Extract from collection: 3.6 seconds
Extract from array: 0.5 seconds
I modified your code to use an array rather than a collection and consistently got around 1 second. Hope this helps.
-Josh
Josh –
Oh. Haven’t got the hang of it yet. My old code did run in 3.5 seconds. New arrayed code in 1.5. Something eludes my grasp here about ref to arrays. No globals any more.

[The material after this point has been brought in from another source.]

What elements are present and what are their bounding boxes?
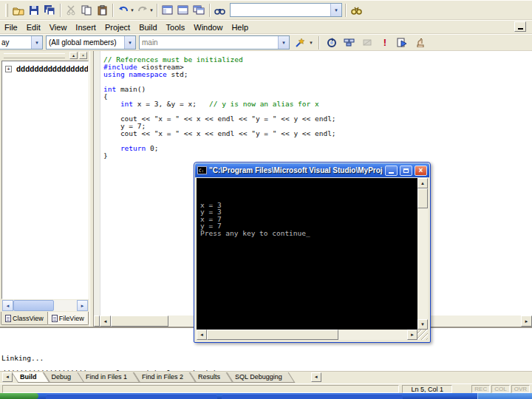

Dim MaxNum As Long, T As Single, i As Long, j As Long
Dim Item As Long, Key As String, T1 As Single
Dim Prime() As Boolean, PrimeArr(1 To 100) As Long
T = Timer
MaxNum = 1
j = 0
Do
MaxNum = MaxNum + 1
ReDim Prime(1 To MaxNum) As Boolean
Sift Sieve:=Prime
If Prime(MaxNum) Then
j = j + 1
PrimeArr(j) = MaxNum
End If
Loop Until findsum(MaxNum, 1, PrimeArr, j) > 5000
Debug.Print MaxNum, Timer – T
End Sub
Function findsum(money As Long, maxcoin As Long, ByRef PrimeArr As Variant, j As Long) As Long
Dim sum As Long, i As Long
sum = 0
If maxcoin = j Then
findsum = 1
Exit Function
End If
For i = maxcoin To j
If money – PrimeArr(i) = 0 Then sum = sum + 1
If money – PrimeArr(i) > 0 Then sum = sum + findsum(money – PrimeArr(i), i, PrimeArr, j)
Next i
findsum = sum
End Function
Same number of trips. No surprise there. j is the pointer to the last added prime. Was the collection count before.
…mrt
Michael,
Your new code runs in 2.5 seconds for me. You must have a fast machine indeed!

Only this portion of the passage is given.